◆ ACTIVITY
Filter out all lines without the word "Musa" from the data below, please, and copy the rest.

Start of DATA FOR THIS EXERCISE

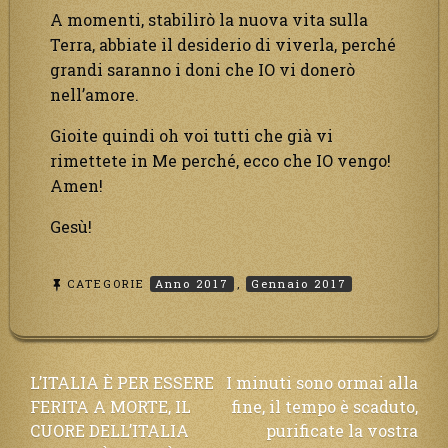
A momenti, stabilirò la nuova vita sulla
Terra, abbiate il desiderio di viverla, perché
grandi saranno i doni che IO vi donerò
nell’amore.
Gioite quindi oh voi tutti che già vi
rimettete in Me perché, ecco che IO vengo!
Amen!
Gesù!
CATEGORIE
Anno 2017
,
Gennaio 2017
Navigazione
L’ITALIA È PER ESSERE
I minuti sono ormai alla
FERITA A MORTE, IL
fine, il tempo è scaduto,
articoli
CUORE DELL’ITALIA
purificate la vostra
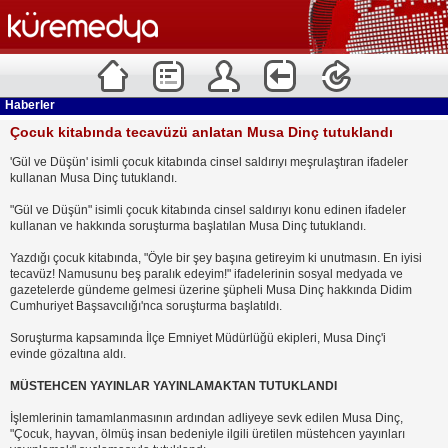
Haberler
Çocuk kitabında tecavüzü anlatan Musa Dinç tutuklandı
'Gül ve Düşün' isimli çocuk kitabında cinsel saldırıyı meşrulaştıran ifadeler
kullanan Musa Dinç tutuklandı.
"Gül ve Düşün" isimli çocuk kitabında cinsel saldırıyı konu edinen ifadeler
kullanan ve hakkında soruşturma başlatılan Musa Dinç tutuklandı.
Yazdığı çocuk kitabında, "Öyle bir şey başına getireyim ki unutmasın. En iyisi
tecavüz! Namusunu beş paralık edeyim!" ifadelerinin sosyal medyada ve
gazetelerde gündeme gelmesi üzerine şüpheli Musa Dinç hakkında Didim
Cumhuriyet Başsavcılığı'nca soruşturma başlatıldı.
Soruşturma kapsamında İlçe Emniyet Müdürlüğü ekipleri, Musa Dinç'i
evinde gözaltına aldı.
MÜSTEHCEN YAYINLAR YAYINLAMAKTAN TUTUKLANDI
İşlemlerinin tamamlanmasının ardından adliyeye sevk edilen Musa Dinç,
"Çocuk, hayvan, ölmüş insan bedeniyle ilgili üretilen müstehcen yayınları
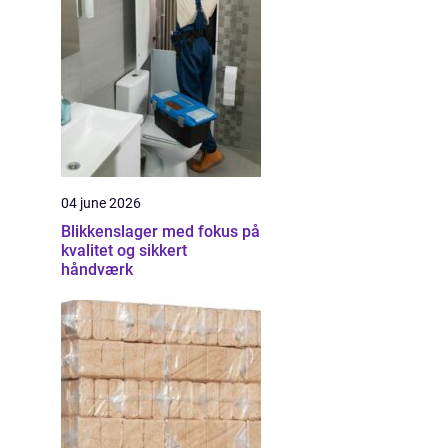
04 june 2026
Blikkenslager med fokus på
kvalitet og sikkert
håndværk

End of DATA FOR THIS EXERCISE

◆ YOUR SOLUTION
Çocuk kitabında tecavüzü anlatan Musa Dinç tutuklandı
kullanan Musa Dinç tutuklandı.
kullanan ve hakkında soruşturma başlatılan Musa Dinç tutuklandı.
gazetelerde gündeme gelmesi üzerine şüpheli Musa Dinç hakkında Didim
Soruşturma kapsamında İlçe Emniyet Müdürlüğü ekipleri, Musa Dinç'i
İşlemlerinin tamamlanmasının ardından adliyeye sevk edilen Musa Dinç,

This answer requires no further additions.